Requirement:
Since the pictures are not wanted, retype the listing below exactly and without them.
───── Provided data ─────
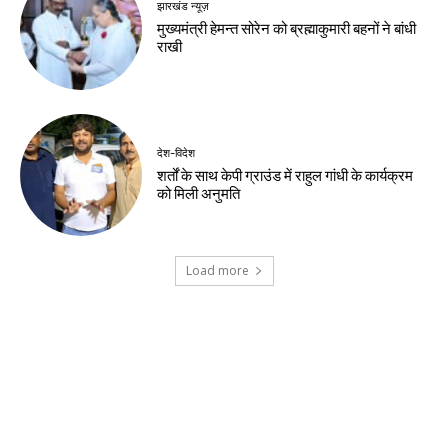
नवीनतम लेख
झारखंड न्यूज़
झारखंड सरकार और छात्र प्रतिनिधिमंडल के बीच
वार्ता समाप्त, 10 अगस्त के विधानसभा मार्च पर
पुनर्विचार के संकेत
झारखंड न्यूज़
वन विभाग और चैंबर मिलकर चलाएंगे हरित अभियान
झारखंड न्यूज़
वन महोत्सव में मुख्यमंत्री ने दिया हरित भविष्य का संदेश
─────
Response to this task:
नवीनतम लेख
झारखंड न्यूज़
झारखंड सरकार और छात्र प्रतिनिधिमंडल के बीच
वार्ता समाप्त, 10 अगस्त के विधानसभा मार्च पर
पुनर्विचार के संकेत
झारखंड न्यूज़
वन विभाग और चैंबर मिलकर चलाएंगे हरित अभियान
झारखंड न्यूज़
वन महोत्सव में मुख्यमंत्री ने दिया हरित भविष्य का संदेश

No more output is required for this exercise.